### ARTnews’s March Book Preview Spotlights Art History, Biography, and the Politics of Legacy
March’s art-book calendar is shaping up to be unusually narrative-driven, with new titles leaning into biography, cultural history, and the question of who gets remembered. ARTnews’s latest roundup of books to watch this month points readers toward works that treat art and visual culture as inseparable from power, identity, and the stories institutions choose to preserve.
Among the selections is “The Black Prince of Florence: The Spectacular Life and Treacherous World of Alessandro de’ Medici,” a biography that revisits the life of Alessandro de’ Medici, the first Duke of Florence. The book’s premise is as much about the Renaissance’s political machinery as it is about representation: Alessandro’s position at the center of Medici rule has long been discussed through dynastic intrigue, while his racial identity and the ways it has been framed, minimized, or sensationalized remain a charged subject.

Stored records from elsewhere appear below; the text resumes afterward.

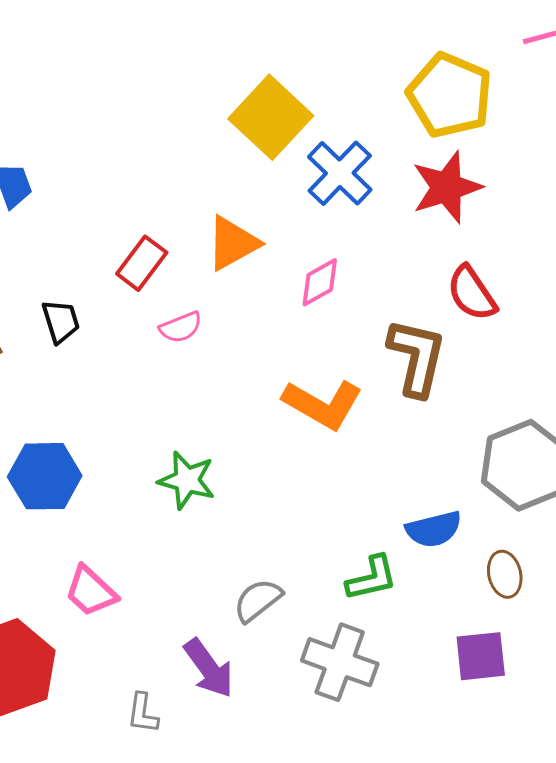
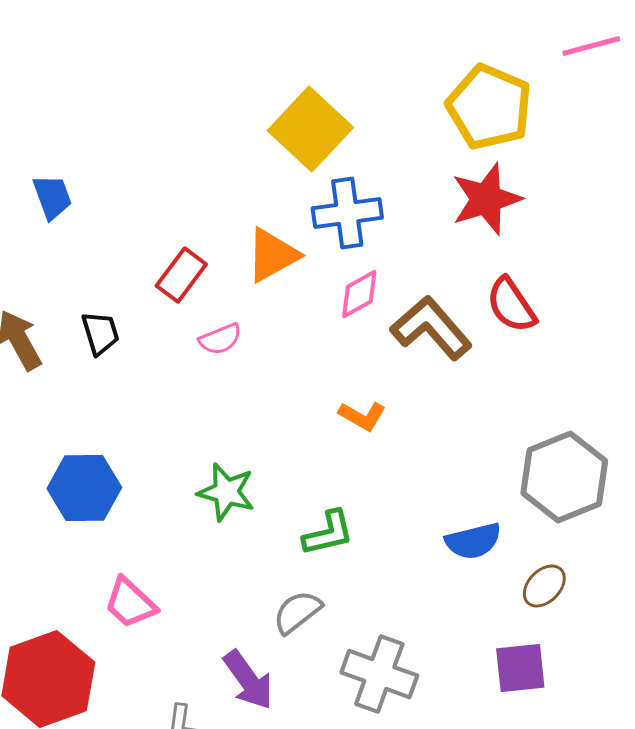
blue cross: (340, 173) -> (347, 213), moved, turned 38
brown L-shape: (417, 357) -> (431, 328), moved, turned -54
orange L-shape: (323, 404) -> (362, 416), size x0.6
brown ellipse: (505, 574) -> (544, 586), turned 57
green L-shape: (372, 578) -> (328, 533), moved

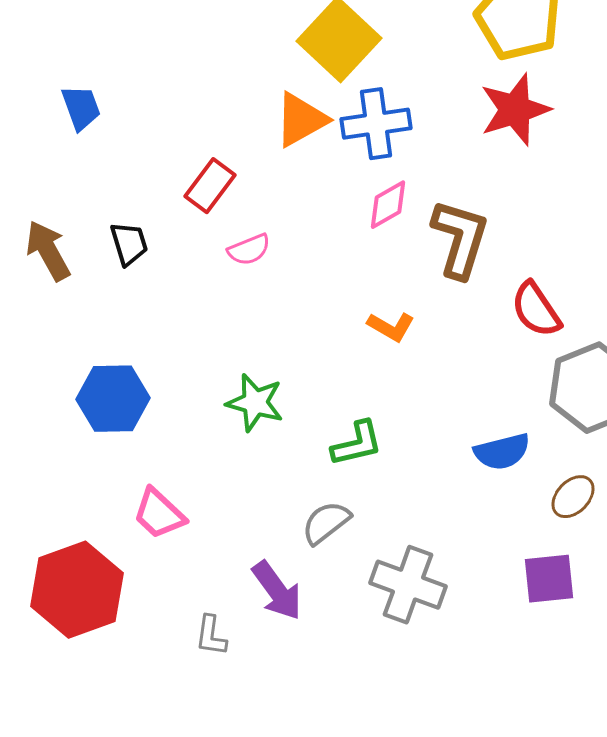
orange triangle: (272, 255) -> (301, 120), moved
red semicircle: (511, 305) -> (536, 310), moved
brown L-shape: (431, 328) -> (460, 239), turned 58

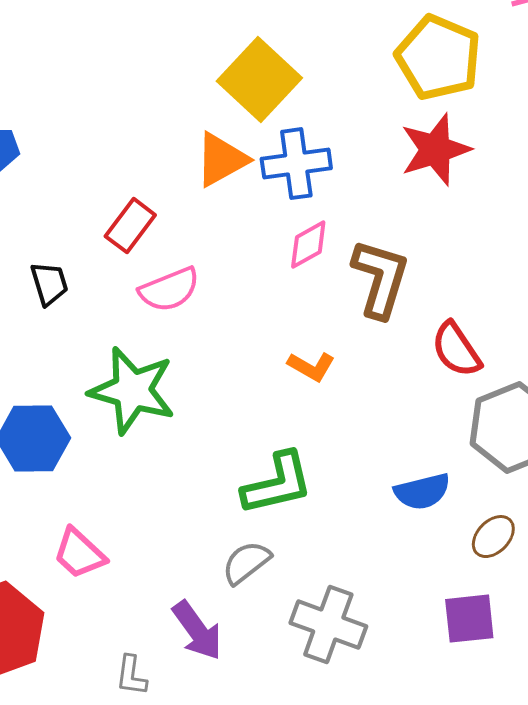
pink semicircle: (249, 250) -> (169, 290), size x1.4
green star: (255, 403) -> (132, 391), moved, size x1.5
green L-shape: (357, 444) -> (277, 484), size x1.4

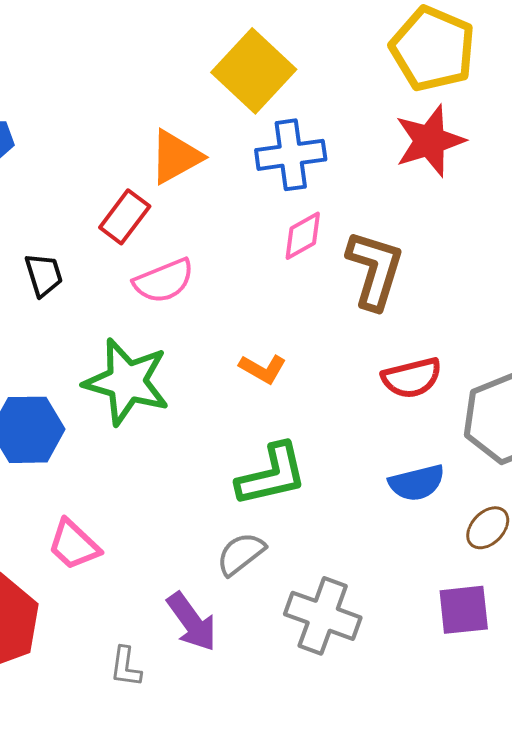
orange triangle: (221, 160) -> (176, 157), moved
red semicircle: (456, 350) -> (412, 378), moved, turned -70
orange L-shape: (311, 367) -> (263, 369), moved

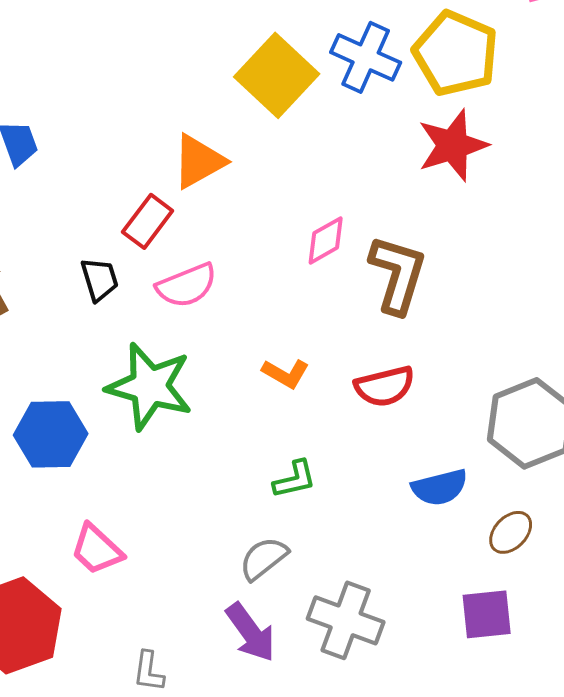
blue cross: (291, 155) -> (366, 57), moved, turned 32
black trapezoid: (44, 275) -> (100, 279), moved
red semicircle: (412, 378) -> (385, 386), moved
green L-shape: (272, 475) -> (295, 479), size x0.6
purple arrow: (192, 622) -> (251, 632), moved

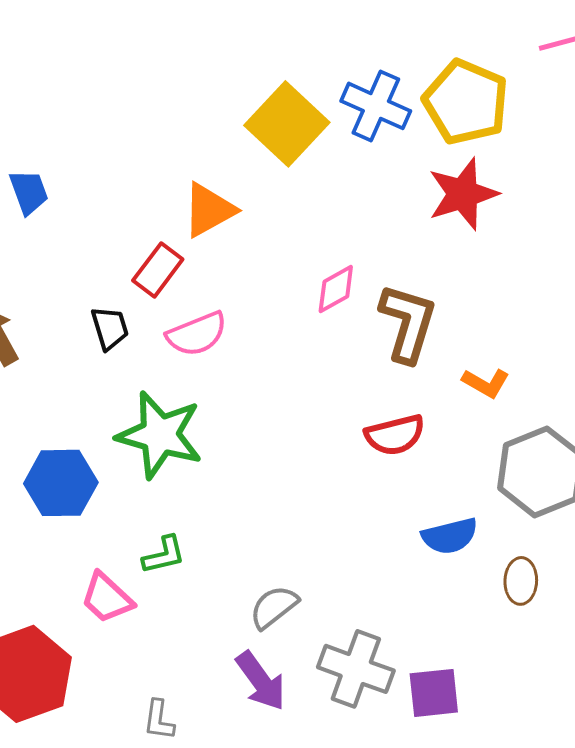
orange L-shape: (286, 373) -> (486, 383), moved
green L-shape: (295, 479) -> (164, 555), moved
brown ellipse: (511, 532) -> (521, 581), turned -42
purple square: (487, 614) -> (434, 693), moved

ARTnews’s preview also nods to the enduring pull of historical adventure narratives, invoking Alexandre Dumas’s “The Count of Monte Cristo” (1846) as a touchstone for how popular storytelling can shape cultural memory. The reference carries a pointed reminder about lineage and legacy: Dumas wrote, in part, to keep alive the story of his father, Thomas-Alexandre Dumas, a celebrated general during the Napoleonic era. In the ARTnews framing, that act of authorship becomes a model for how history is carried forward — not only through archives and monuments, but through books that insist on naming their protagonists.
The roundup’s underlying argument is familiar to museumgoers and collectors alike: the canon is not fixed. It is revised through scholarship, publishing, and the slow accumulation of attention. In an art world increasingly attentive to the politics of display and the ethics of attribution, the month’s highlighted titles suggest that reading remains one of the most direct ways to encounter those debates in full — with the space for nuance that exhibitions and wall labels rarely have.
ART publishing has often served as a bridge between academic research and public conversation, and March’s slate, as presented by ARTnews, leans into that role. Whether readers come for Renaissance court drama or for the modern implications of historical erasure, the season’s most anticipated releases appear poised to make the past feel less settled — and more urgently contested.